I think non MA people fall into 2 categories.
Those that are impressed with what we do and those that see us as a bunch of flakes.

I would stay away from any kind of physical demo. If you bring it up at all, I would focus on the aspects of self discipline, physical fitness, focus, that sort of thing. These are positive things to bring to any job interview. If your interviewer falls into the latter camp, you haven't hurt yourself.


----------



## Steve (May 8, 2014)

As a person who has hired/interviewed a lot of candidates, I can share what I'd like.  It looks like there is a lot of good advice in this thread, so far.  

The idea isn't to teach the interviewer about Wing Chun.  The goal for you is to demonstrate the traits and values you might bring to the company.  I would not (unless asked) do ANY kind of physical demonstration.  I would also avoid anything technical, and definitely use layman's terms.  Don't say, "I like chi sau." (and then spend 3 minutes explaining what that is.  If you confuse the interviewer, that's not good.

What I would think about are the things about Wing Chun that you believe represent the traits you believe will serve you well in the position for which you are applying.  Zero in on the aspects of it that make you into the best version of yourself possible.  

Also, while I've never asked a question like this in an interviewer, I'd guess that the idea is to gauge your level of enthusiasm or passion, and your ability to communicate your passion in a clear and effective manner.  You've mentioned that, while not a sales position, you will be influencing potential customers.  If you can't get your interviewer to feel some of your enthusiasm about a personal passion, then how can you successfully share enthusiasm about their product or service?


----------



## geezer (May 8, 2014)

yak sao said:


> I think non MA people fall into 2 categories.
> Those that are impressed with what we do and those that see us as a bunch of flakes.



Very true. And you never know which group your interviewer falls into. If you _must_ talk about your Wing Chun,  I'd make it brief and touch on the kind of things Yak mentioned, and avoid any reference to the combative or self-defense aspects.

Personally, I've learned the hard way to reserve talking about my interest in martial arts to just those people who share the passion. Like you guys.


----------



## mook jong man (May 8, 2014)

Depends what type of job it is , if it is an environment where it's a bit of a testosterone fest.
You could be setting yourself up for problems in the future.

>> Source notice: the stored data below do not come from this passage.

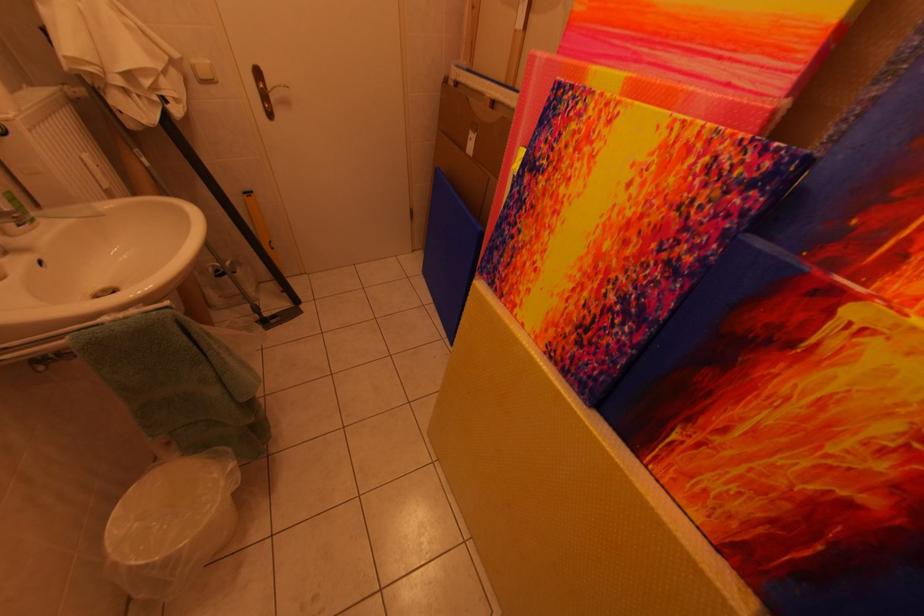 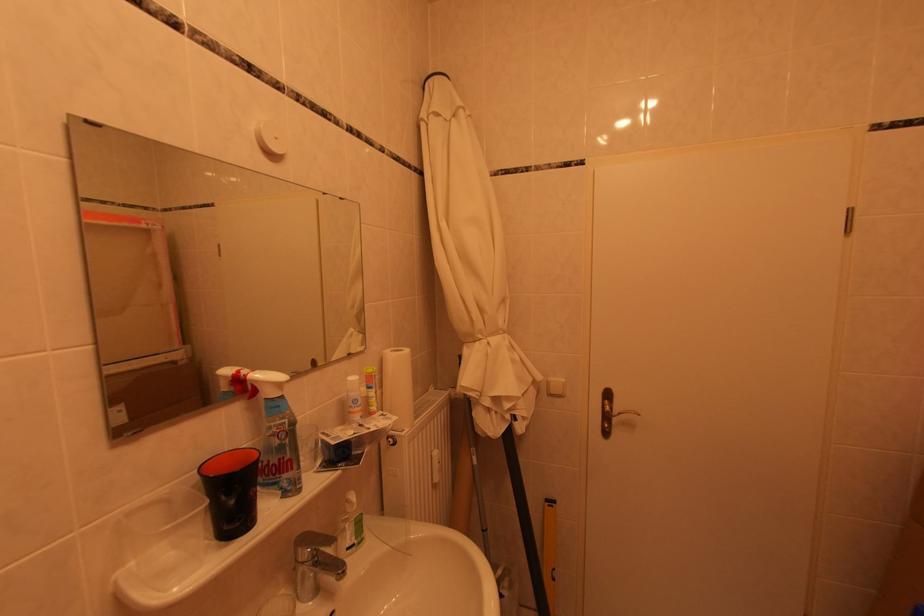 The first image is from the beginning of the video and the second image is from the end. How did the camera likely rotate when shooting the video?

The camera rotated toward left-up. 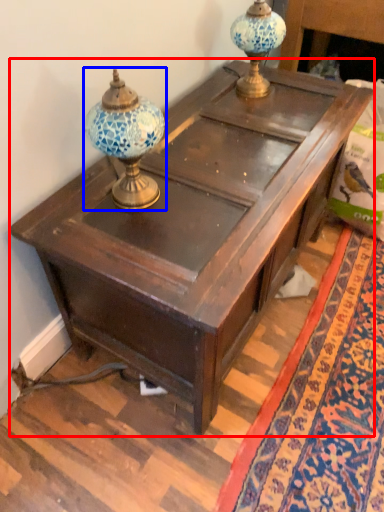 Question: Which object is further to the camera taking this photo, table (highlighted by a red box) or candle holder (highlighted by a blue box)?

Choices:
 (A) table
 (B) candle holder

Answer: (A) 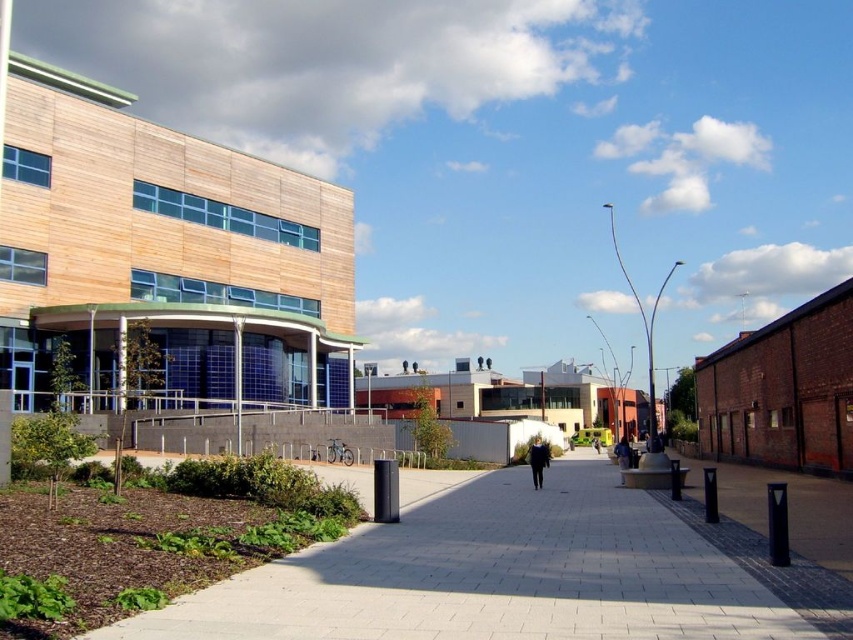 Question: Which point appears closest to the camera in this image?

Choices:
 (A) (596, 448)
 (B) (544, 465)

Answer: (B)

Question: Does dark blue jacket at center lie behind black fabric jacket at center?

Choices:
 (A) no
 (B) yes

Answer: (A)

Question: Which point is closer to the camera?

Choices:
 (A) (596, 445)
 (B) (534, 458)
 (C) (508, 620)

Answer: (C)

Question: Is smooth concrete pavement at center wider than black fabric jacket at center?

Choices:
 (A) yes
 (B) no

Answer: (A)

Question: Is smooth concrete pavement at center below dark blue jacket at center?

Choices:
 (A) yes
 (B) no

Answer: (B)

Question: Estimate the real-world distances between objects in this image. Which object is farther from the black fabric jacket at center?

Choices:
 (A) smooth concrete pavement at center
 (B) dark blue jacket at center

Answer: (A) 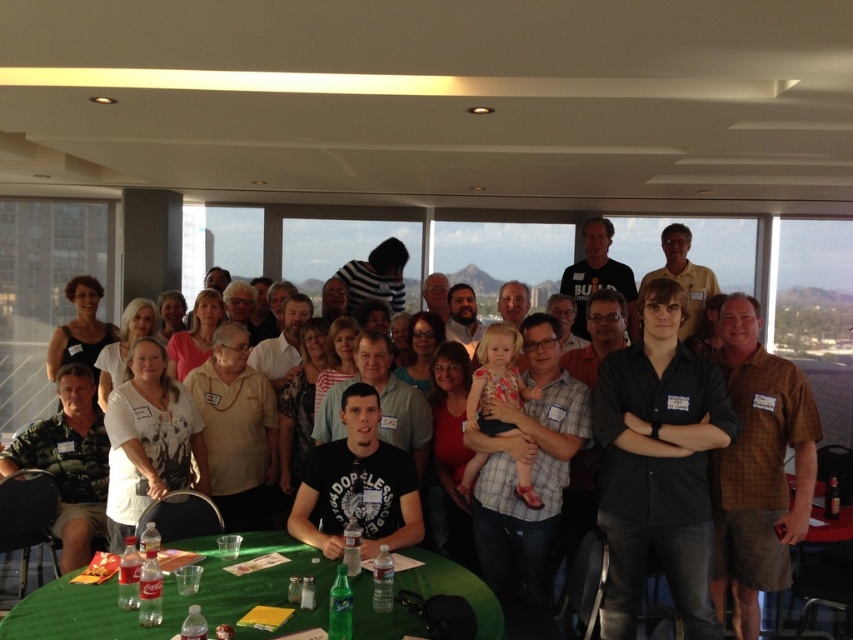 You are organizing a photo shoot and need to ensure that the black matte shirt at center and the brown plaid shirt at right are visible in the frame. Given that the camera has a fixed focal length, which shirt should you focus on to ensure both are in focus?

The black matte shirt at center is smaller than the brown plaid shirt at right. Since the black matte shirt at center is smaller, it is likely farther away from the camera compared to the brown plaid shirt at right. To ensure both are in focus, focus on the shirt that is farther away, which is the black matte shirt at center, as depth of field extends more behind the point of focus than in front.

Where is the black matte shirt at center located in the image?

The black matte shirt at center is located at point (659,465).

You are a photographer taking a picture of the group at the event. You notice a point at coordinate (659,465). What object is this point located on?

The point at coordinate (659,465) is located on the black matte shirt at center. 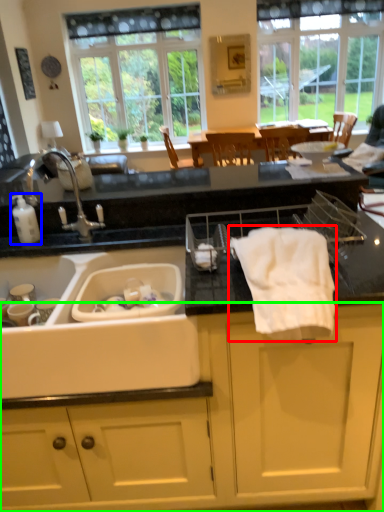 Question: Which object is positioned closest to bath towel (highlighted by a red box)? Select from toiletry (highlighted by a blue box) and cabinetry (highlighted by a green box).

Choices:
 (A) toiletry
 (B) cabinetry

Answer: (B) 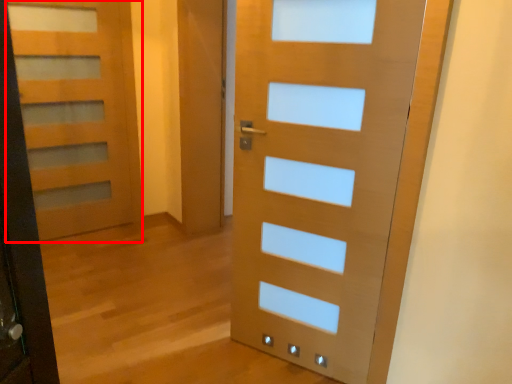 Question: Considering the relative positions of door (annotated by the red box) and door in the image provided, where is door (annotated by the red box) located with respect to the staircase?

Choices:
 (A) left
 (B) right

Answer: (A) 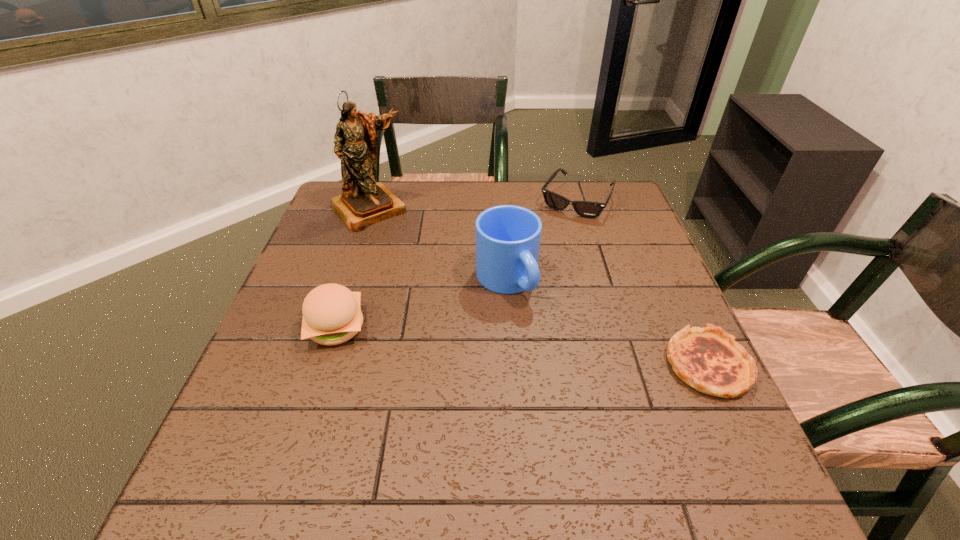 Locate an element on the screen. This screenshot has height=540, width=960. figurine present at the left edge is located at coordinates (364, 202).

This screenshot has width=960, height=540. I want to click on quiche that is positioned at the right edge, so click(708, 359).

Where is `sunglasses that is at the right edge`? The width and height of the screenshot is (960, 540). sunglasses that is at the right edge is located at coordinates (587, 209).

The image size is (960, 540). Find the location of `object situated at the far left corner`. object situated at the far left corner is located at coordinates (364, 202).

The image size is (960, 540). What are the coordinates of `object located at the far right corner` in the screenshot? It's located at (587, 209).

Where is `vacant space at the far edge`? The width and height of the screenshot is (960, 540). vacant space at the far edge is located at coordinates (536, 183).

Identify the location of free space at the left edge of the desktop. This screenshot has width=960, height=540. (299, 391).

This screenshot has width=960, height=540. In the image, there is a desktop. Identify the location of vacant space at the far right corner. (587, 197).

Where is `vacant area at the near right corner of the desktop`? vacant area at the near right corner of the desktop is located at coordinates (660, 437).

Where is `blank region between the third shortest object and the shortest object`? The height and width of the screenshot is (540, 960). blank region between the third shortest object and the shortest object is located at coordinates (522, 346). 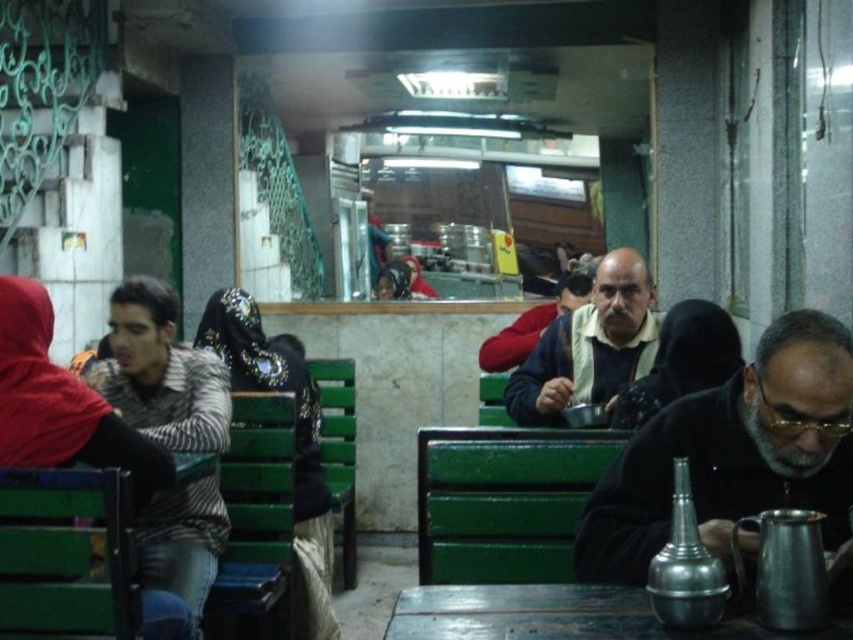 You are a customer at the cafe and want to place your dark blue sweater at center on the metallic wooden table at center. Will the sweater fit entirely on the table?

The metallic wooden table at center is wider than the dark blue sweater at center, so the sweater will fit entirely on the table. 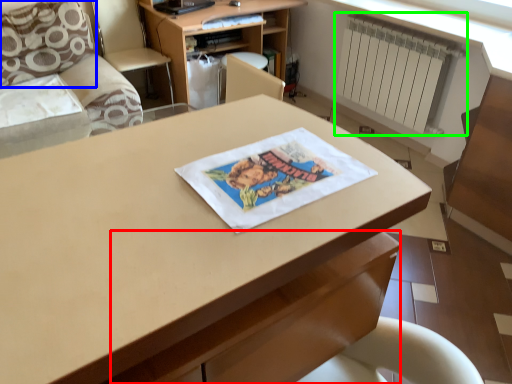 Question: Which is farther away from drawer (highlighted by a red box)? pillow (highlighted by a blue box) or radiator (highlighted by a green box)?

Choices:
 (A) pillow
 (B) radiator

Answer: (A) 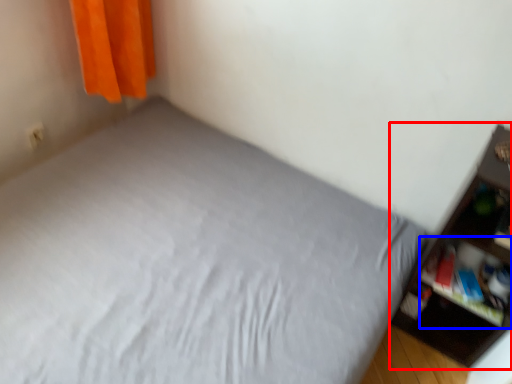 Question: Which object is further to the camera taking this photo, shelf (highlighted by a red box) or cabinet (highlighted by a blue box)?

Choices:
 (A) shelf
 (B) cabinet

Answer: (B) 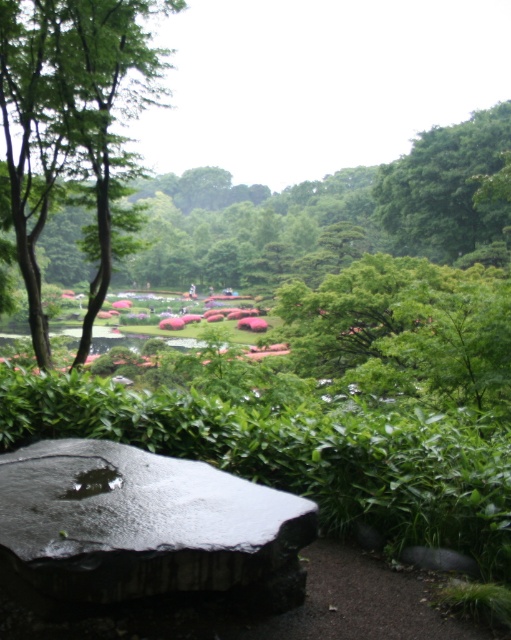 You are a landscape architect designing a walking path between the green leafy tree at left and the green leafy tree at upper right. The path must be straight and 3 meters wide. Can the path fit between them without bending around either tree?

The distance between the green leafy tree at left and the green leafy tree at upper right is 25.86 meters. Since the path only needs to be 3 meters wide, the straight path can easily fit between them without bending around either tree.

You are a gardener who needs to place a small decorative pot between the shiny black stone at lower left and the green leafy tree at upper right. Based on their sizes, which object should the pot be closer to?

The shiny black stone at lower left is smaller than the green leafy tree at upper right, so the pot should be placed closer to the shiny black stone at lower left to maintain visual balance between the two objects.

From the picture: You are standing in the garden and want to place a 2.5 meter long wooden bench. You see the shiny black stone at lower left. Is there enough space between you and the stone to place the bench?

The shiny black stone at lower left is 2.26 meters from the viewer. Since the bench is 2.5 meters long, it would extend beyond the distance to the stone, leaving insufficient space. Therefore, the bench cannot be placed there. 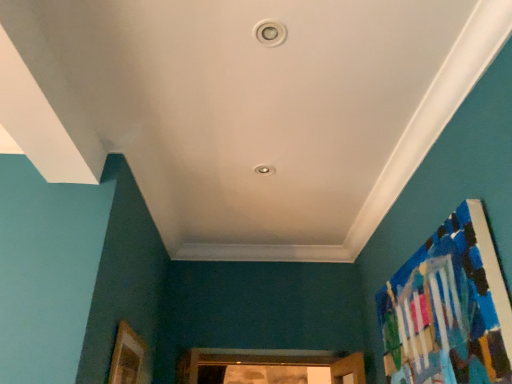 Question: Considering the positions of point (121, 329) and point (418, 347), is point (121, 329) closer or farther from the camera than point (418, 347)?

Choices:
 (A) farther
 (B) closer

Answer: (A)

Question: Considering the positions of wooden picture frame at lower left and painted wood bulletin board at right in the image, is wooden picture frame at lower left bigger or smaller than painted wood bulletin board at right?

Choices:
 (A) small
 (B) big

Answer: (A)

Question: Considering the relative positions of wooden picture frame at lower left and painted wood bulletin board at right in the image provided, is wooden picture frame at lower left to the left or to the right of painted wood bulletin board at right?

Choices:
 (A) right
 (B) left

Answer: (B)

Question: From a real-world perspective, is painted wood bulletin board at right above or below wooden picture frame at lower left?

Choices:
 (A) below
 (B) above

Answer: (B)

Question: Relative to wooden picture frame at lower left, is painted wood bulletin board at right in front or behind?

Choices:
 (A) front
 (B) behind

Answer: (A)

Question: Would you say painted wood bulletin board at right is inside or outside wooden picture frame at lower left?

Choices:
 (A) outside
 (B) inside

Answer: (A)

Question: Considering the positions of painted wood bulletin board at right and wooden picture frame at lower left in the image, is painted wood bulletin board at right wider or thinner than wooden picture frame at lower left?

Choices:
 (A) wide
 (B) thin

Answer: (A)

I worked in a factory once that produced kitchen parts , countertops , cupboards etc.
Basically a lot of heavy lifting work involved , tends to draw a certain type of person.

Well the person who interviewed me saw my instructor certificates in my resume , and word got out to the factory floor.
From that time on , I had various names such as Bruce Lee , "That karate guy" , things of that ilk.
I took it in good humor , but having people continuously coming up to you and throwing faux punches and asking what you would do against that , got old real quick.

In hind sight I would not have told them anything about my martial arts.


----------



## wingchun100 (May 8, 2014)

mook jong man said:


> Depends what type of job it is , if it is an environment where it's a bit of a testosterone fest.
> You could be setting yourself up for problems in the future.
> 
> I worked in a factory once that produced kitchen parts , countertops , cupboards etc.
> ...



Oh that is the WORST. And then if you don't bother countering, they laugh and say, "Yeah I thought that ***** doesn't work." It's enough to make you want to show them it does!


----------



## jimbo123 (May 8, 2014)

Thanks for everybodys insights.

I'm actually a bit nervous about this interview and talking for 5 mins. That's why I thought of doing those moves and talking in-between.

mook jong man: it's an animal charity organization. I get what you mean about it becoming an in-joke though.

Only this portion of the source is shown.